One day in 1980, then Virginia Gov. John Dalton called and asked him if he would serve on the board at Norfolk State University. “I told him I’d never even heard of the school,” Smith said. “But I called him back and said ‘I’ll take it.’ I was on the board for ten years, and it’s the most fun I ever had.
“I was the white chairman, the rector, of a historically back college,” he said. “The school needed help. We got a new president, Harrison Wilson, and we’re still great friends. I eventually got him five-year contract, which had never been done before. We got theNorfolk and Southern Railroad to give them property that doubled the size of the school, and they went up to 8,000 students.”
There is a dormitory on campus named for Smith, and he still pays close attention to the college. He also has had countless other pursuits.
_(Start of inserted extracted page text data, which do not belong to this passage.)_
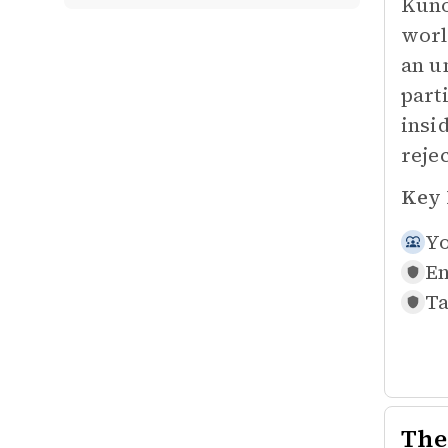
Kuno
worl
an u
parti
insi
reje
Key 
Yo
En
Ta
The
He’s traveled to 104 different countries, almost always as a tourist, including a memorable visit to Antarctica “where we sort of got penguined out.” He has a prized collection of antique maps, one going back to 1540, and still follows the Redskins and checks the Nationals box scores, as well.
After a divorce, and six years as a bachelor, Smith remarried again at the age of 72 to his wife, Regina. He finally stopped working full-time at age 80 when he closed his Alexandria office building, and they’ve lived in Middleburg for the last 23 years.
His advice to a younger generation?
“Maintain your values,” he said. “And enjoy yourself. I love life. That’s why I’m still hanging on to it.